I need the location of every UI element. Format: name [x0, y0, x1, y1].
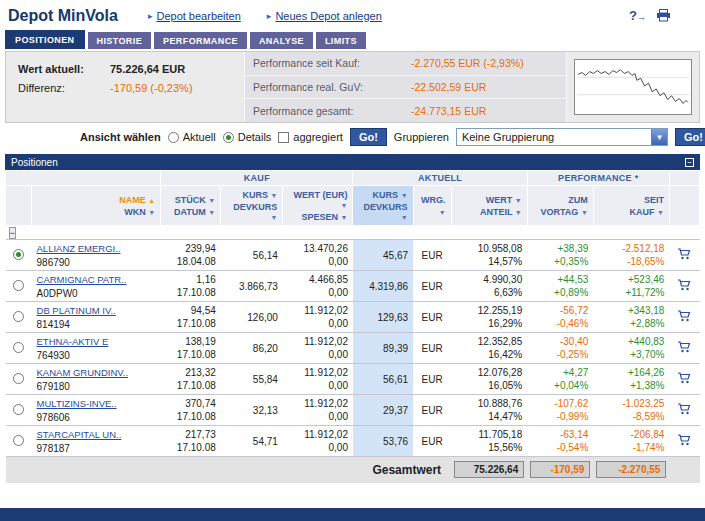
- name-wkn-cell: STARCAPITAL UN.. 978187: [32, 426, 161, 457]
- wert-anteil-cell: 4.990,306,63%: [451, 271, 527, 302]
- radio-aktuell-icon[interactable]: [168, 132, 179, 143]
- differenz-value: -170,59 (-0,23%): [110, 82, 193, 94]
- cart-icon: [677, 340, 691, 354]
- sort-seit-kauf[interactable]: KAUF ▼: [629, 207, 663, 217]
- link-neues-depot-anlegen[interactable]: ▸ Neues Depot anlegen: [267, 10, 382, 22]
- row-select-cell[interactable]: [6, 240, 32, 271]
- kurs-kauf-cell: 32,13: [221, 395, 283, 426]
- row-radio[interactable]: [13, 404, 24, 415]
- go-button-group[interactable]: Go!: [675, 128, 705, 146]
- position-wkn: 978606: [37, 412, 156, 423]
- row-radio[interactable]: [13, 342, 24, 353]
- sort-wert-eur[interactable]: WERT (EUR) ▼: [293, 190, 347, 210]
- tab-analyse[interactable]: ANALYSE: [250, 32, 313, 49]
- order-button[interactable]: [669, 426, 699, 457]
- row-select-cell[interactable]: [6, 333, 32, 364]
- wert-aktuell-label: Wert aktuell:: [18, 63, 110, 75]
- group-kauf: KAUF: [161, 171, 353, 186]
- row-select-cell[interactable]: [6, 395, 32, 426]
- checkbox-aggregiert[interactable]: aggregiert: [278, 131, 343, 143]
- group-empty: [6, 171, 161, 186]
- position-name-link[interactable]: DB PLATINUM IV..: [37, 305, 116, 316]
- radio-details[interactable]: Details: [223, 131, 272, 143]
- row-radio[interactable]: [13, 311, 24, 322]
- stueck-datum-cell: 217,7317.10.08: [161, 426, 221, 457]
- tab-limits[interactable]: LIMITS: [316, 32, 366, 49]
- order-button[interactable]: [669, 364, 699, 395]
- zum-vortag-cell: -107,62-0,99%: [527, 395, 593, 426]
- checkbox-aggregiert-icon[interactable]: [278, 132, 289, 143]
- row-radio[interactable]: [13, 249, 24, 260]
- row-radio[interactable]: [13, 280, 24, 291]
- sort-spesen[interactable]: SPESEN ▼: [302, 212, 348, 222]
- stueck-datum-cell: 370,7417.10.08: [161, 395, 221, 426]
- sort-wert[interactable]: WERT ▼: [486, 195, 522, 205]
- seit-kauf-cell: -1.023,25-8,59%: [593, 395, 669, 426]
- row-radio[interactable]: [13, 373, 24, 384]
- sort-kurs-kauf[interactable]: KURS ▼: [242, 190, 277, 200]
- order-button[interactable]: [669, 302, 699, 333]
- order-button[interactable]: [669, 240, 699, 271]
- order-button[interactable]: [669, 333, 699, 364]
- name-wkn-cell: ETHNA-AKTIV E 764930: [32, 333, 161, 364]
- page-title: Depot MinVola: [8, 7, 118, 25]
- row-select-cell[interactable]: [6, 364, 32, 395]
- panel-title: Positionen: [11, 157, 58, 168]
- name-wkn-cell: MULTIZINS-INVE.. 978606: [32, 395, 161, 426]
- position-name-link[interactable]: MULTIZINS-INVE..: [37, 398, 117, 409]
- sort-devkurs-aktuell[interactable]: DEVKURS ▼: [364, 202, 408, 222]
- sort-wrg[interactable]: WRG.: [421, 195, 446, 205]
- wert-anteil-cell: 11.705,1815,56%: [451, 426, 527, 457]
- col-wert-spesen: WERT (EUR) ▼ SPESEN ▼: [283, 186, 353, 226]
- sort-devkurs-kauf[interactable]: DEVKURS ▼: [233, 202, 277, 222]
- sort-stueck[interactable]: STÜCK ▼: [175, 195, 215, 205]
- stueck-datum-cell: 1,1617.10.08: [161, 271, 221, 302]
- position-name-link[interactable]: KANAM GRUNDINV..: [37, 367, 129, 378]
- sort-kurs-aktuell[interactable]: KURS ▼: [373, 190, 408, 200]
- sort-datum[interactable]: DATUM ▼: [174, 207, 215, 217]
- gesamtwert-wert-cell: 75.226,64: [451, 457, 527, 483]
- tab-positionen[interactable]: POSITIONEN: [5, 30, 85, 49]
- dropdown-arrow-icon[interactable]: ▼: [651, 129, 667, 145]
- radio-aktuell[interactable]: Aktuell: [168, 131, 216, 143]
- gruppieren-selected-value: Keine Gruppierung: [462, 131, 554, 143]
- col-zum-vortag: ZUM VORTAG ▼: [527, 186, 593, 226]
- wert-anteil-cell: 10.888,7614,47%: [451, 395, 527, 426]
- sort-wkn[interactable]: WKN ▼: [124, 207, 155, 217]
- row-select-cell[interactable]: [6, 271, 32, 302]
- sort-name[interactable]: NAME ▲: [119, 195, 155, 205]
- wert-anteil-cell: 10.958,0814,57%: [451, 240, 527, 271]
- row-select-cell[interactable]: [6, 426, 32, 457]
- tab-performance[interactable]: PERFORMANCE: [154, 32, 247, 49]
- positions-table: KAUF AKTUELL PERFORMANCE * NAME ▲ WKN ▼ …: [5, 170, 700, 483]
- sort-vortag[interactable]: VORTAG ▼: [541, 207, 588, 217]
- seit-kauf-cell: -206,84-1,74%: [593, 426, 669, 457]
- wert-anteil-cell: 12.076,2816,05%: [451, 364, 527, 395]
- position-name-link[interactable]: ALLIANZ EMERGI..: [37, 243, 121, 254]
- table-row: DB PLATINUM IV.. 814194 94,5417.10.08 12…: [6, 302, 700, 333]
- collapse-group-icon[interactable]: −: [9, 227, 16, 239]
- row-select-cell[interactable]: [6, 302, 32, 333]
- row-radio[interactable]: [13, 435, 24, 446]
- link-depot-bearbeiten[interactable]: ▸ Depot bearbeiten: [148, 10, 241, 22]
- wert-spesen-cell: 11.912,020,00: [283, 333, 353, 364]
- position-name-link[interactable]: CARMIGNAC PATR..: [37, 274, 127, 285]
- position-name-link[interactable]: STARCAPITAL UN..: [37, 429, 122, 440]
- tab-historie[interactable]: HISTORIE: [88, 32, 152, 49]
- tab-bar: POSITIONEN HISTORIE PERFORMANCE ANALYSE …: [0, 28, 705, 49]
- order-button[interactable]: [669, 271, 699, 302]
- stueck-datum-cell: 138,1917.10.08: [161, 333, 221, 364]
- print-icon[interactable]: [656, 9, 671, 22]
- minimize-icon[interactable]: −: [685, 158, 694, 167]
- sort-anteil[interactable]: ANTEIL ▼: [480, 207, 522, 217]
- col-stueck-datum: STÜCK ▼ DATUM ▼: [161, 186, 221, 226]
- gruppieren-select[interactable]: Keine Gruppierung ▼: [456, 128, 668, 146]
- go-button-view[interactable]: Go!: [350, 128, 387, 146]
- radio-details-icon[interactable]: [223, 132, 234, 143]
- position-name-link[interactable]: ETHNA-AKTIV E: [37, 336, 109, 347]
- sort-asc-icon: ▲: [148, 197, 155, 204]
- kurs-kauf-cell: 86,20: [221, 333, 283, 364]
- wert-spesen-cell: 11.912,020,00: [283, 426, 353, 457]
- order-button[interactable]: [669, 395, 699, 426]
- help-icon[interactable]: ?→: [629, 8, 646, 23]
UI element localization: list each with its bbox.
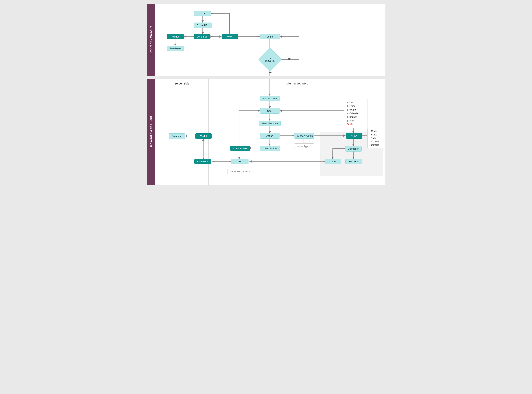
node-client-action: Client Action [260,146,280,151]
view-types-list: ListFromGraphCalendarKanbanPivotMap [345,99,368,128]
view-type-item: From [347,104,365,108]
node-view: View [222,34,238,39]
view-type-item: List [347,101,365,104]
view-type-label: Map [350,123,354,126]
frontend-canvas: User Route/URL Model Controller View Dat… [155,4,385,76]
view-info-item: - Model [370,130,384,133]
node-user-b: User [260,108,280,114]
edge-label-no: No [288,58,291,60]
col-client-header: Client Side / SPA [208,79,385,88]
section-frontend: Frontend / Website [147,4,385,76]
node-controller-b: Controller [194,159,211,164]
view-type-label: From [350,104,355,108]
node-window-action: Window Action [294,133,314,139]
backend-canvas: Server Side Client Side / SPA [155,79,385,185]
node-model-b: Model [195,133,212,139]
section-frontend-label: Frontend / Website [147,4,155,76]
view-info-rows: - Model- Fields- Arch- Context- Domain [370,130,384,147]
bullet-square-icon [347,116,348,118]
view-info-item: - Fields [370,133,384,136]
view-types-list-rows: ListFromGraphCalendarKanbanPivotMap [347,101,365,126]
node-view-b: View [346,133,362,139]
node-controller: Controller [194,34,210,39]
node-api: API [231,159,248,164]
bullet-square-icon [347,113,348,114]
node-controller2: Controller [345,146,362,151]
view-info-item: - Domain [370,143,384,147]
view-type-label: Calendar [350,112,359,115]
node-model2: Model [324,159,341,164]
view-type-item: Graph [347,108,365,112]
node-model: Model [167,34,184,39]
node-action: Action [260,133,280,139]
view-type-item: Map [347,123,365,126]
node-login: Login [260,34,280,39]
section-backend: Backend / Web Client Server Side Client … [147,79,385,185]
node-route: Route/URL [194,23,212,28]
bullet-square-icon [347,109,348,111]
node-view-types: View Types [294,143,314,149]
view-type-item: Calendar [347,112,365,115]
column-headers: Server Side Client Side / SPA [155,79,385,88]
view-type-label: Graph [350,108,356,112]
node-database-b: Database [169,133,185,139]
bullet-square-icon [347,105,348,107]
section-frontend-title: Frontend / Website [150,26,153,55]
col-server-header: Server Side [155,79,208,88]
node-decision-wrap: Is logged in? [262,51,278,68]
bullet-square-icon [347,102,348,104]
node-renderer: Renderer [345,159,362,164]
diagram-page: Frontend / Website [147,4,385,185]
view-type-item: Pivot [347,119,365,123]
node-user: User [194,11,211,16]
view-type-item: Kanban [347,115,365,119]
section-backend-title: Backend / Web Client [150,116,153,148]
view-info-box: - Model- Fields- Arch- Context- Domain [367,128,385,148]
node-database: Database [167,46,184,51]
view-type-label: Kanban [350,115,357,119]
node-homescreen: Homescreen [260,96,280,101]
section-backend-label: Backend / Web Client [147,79,155,185]
view-info-item: - Context [370,140,384,143]
view-info-item: - Arch [370,136,384,140]
node-menu: Menu/Submenu [259,121,281,126]
edge-label-yes: Yes [268,71,273,74]
view-type-label: List [350,101,353,104]
bullet-square-icon [347,120,348,122]
view-type-label: Pivot [350,119,355,123]
node-orm: ORM/RPC Services [227,169,252,174]
bullet-ring-icon [347,123,349,125]
decision-label: Is logged in? [262,51,278,68]
node-custom-view: Custom View [230,146,250,151]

--- --- ---

__The task__
The string "Gruppierung" may occur in the listing; show every line where it does.

__Solved problem__
- gruppieren-selected-value: Keine Gruppierung: [462, 131, 554, 143]
- gruppieren-select[interactable]: Keine Gruppierung ▼: [456, 128, 668, 146]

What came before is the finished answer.